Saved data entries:
Content starts

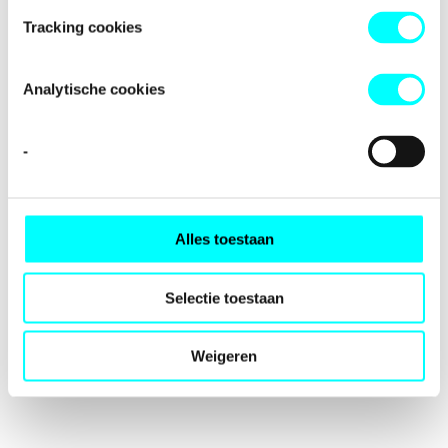
loading
fondspodiumkunsten.nl
(see the
browser console
for
Tracking cookies
more information).
Analytische cookies
-
Alles toestaan
Selectie toestaan
Weigeren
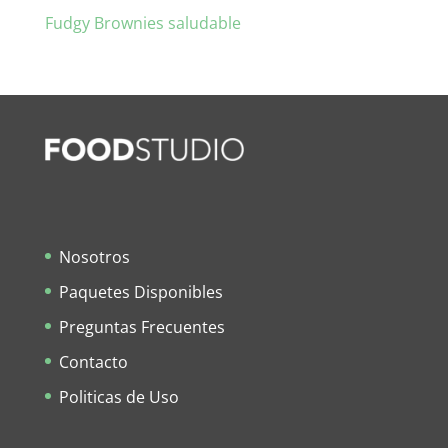
Fudgy Brownies saludable
Nosotros
Paquetes Disponibles
Preguntas Frecuentes
Contacto
Politicas de Uso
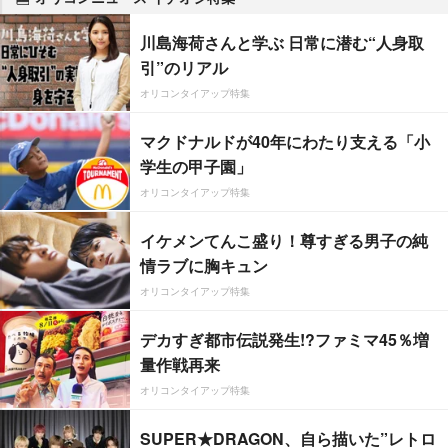
川島海荷さんと学ぶ 日常に潜む“人身取
引”のリアル
オリコンタイアップ特集
マクドナルドが40年にわたり支える「小
学生の甲子園」
オリコンタイアップ特集
イケメンてんこ盛り！尊すぎる男子の純
情ラブに胸キュン
オリコンタイアップ特集
デカすぎ都市伝説発生!?ファミマ45％増
量作戦再来
オリコンタイアップ特集
SUPER★DRAGON、自ら描いた”レトロ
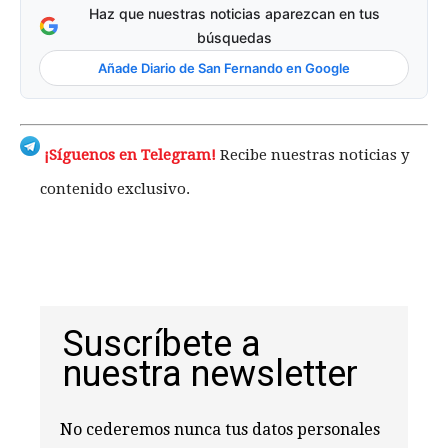
Haz que nuestras noticias aparezcan en tus
búsquedas
Añade Diario de San Fernando en Google
¡Síguenos en Telegram!
Recibe nuestras noticias y
contenido exclusivo.
Suscríbete a
nuestra newsletter
No cederemos nunca tus datos personales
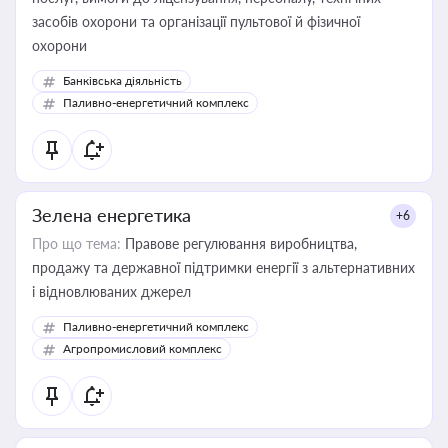
засобів охорони та організації пультової й фізичної
охорони
Банківська діяльність
Паливно-енергетичний комплекс
Зелена енергетика
+6
Про що тема:
Правове регулювання виробництва,
продажу та державної підтримки енергії з альтернативних
і відновлюваних джерел
Паливно-енергетичний комплекс
Агропромисловий комплекс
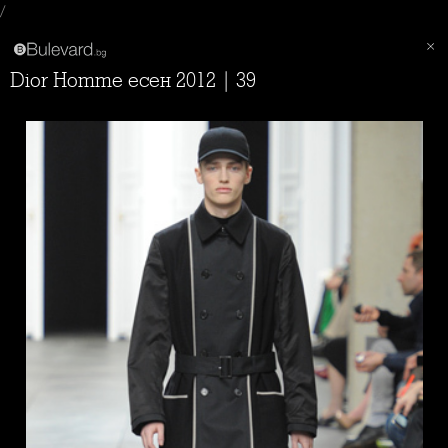
/
Dior Homme есен 2012 | 39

Content ends

EXERCISE BRIEF: Set down the entries shown above once more, exactly as they read, but without pictures.

EXERCISE SOLUTION:
loading
fondspodiumkunsten.nl
(see the
browser console
for
Tracking cookies
more information).
Analytische cookies
-
Alles toestaan
Selectie toestaan
Weigeren
Fudgy Brownies saludable
Nosotros
Paquetes Disponibles
Preguntas Frecuentes
Contacto
Politicas de Uso
川島海荷さんと学ぶ 日常に潜む“人身取
引”のリアル
オリコンタイアップ特集
マクドナルドが40年にわたり支える「小
学生の甲子園」
オリコンタイアップ特集
イケメンてんこ盛り！尊すぎる男子の純
情ラブに胸キュン
オリコンタイアップ特集
デカすぎ都市伝説発生!?ファミマ45％増
量作戦再来
オリコンタイアップ特集
SUPER★DRAGON、自ら描いた”レトロ
Haz que nuestras noticias aparezcan en tus
búsquedas
Añade Diario de San Fernando en Google
¡Síguenos en Telegram!
Recibe nuestras noticias y
contenido exclusivo.
Suscríbete a
nuestra newsletter
No cederemos nunca tus datos personales
засобів охорони та організації пультової й фізичної
охорони
Банківська діяльність
Паливно-енергетичний комплекс
Зелена енергетика
+6
Про що тема:
Правове регулювання виробництва,
продажу та державної підтримки енергії з альтернативних
і відновлюваних джерел
Паливно-енергетичний комплекс
Агропромисловий комплекс
/
Dior Homme есен 2012 | 39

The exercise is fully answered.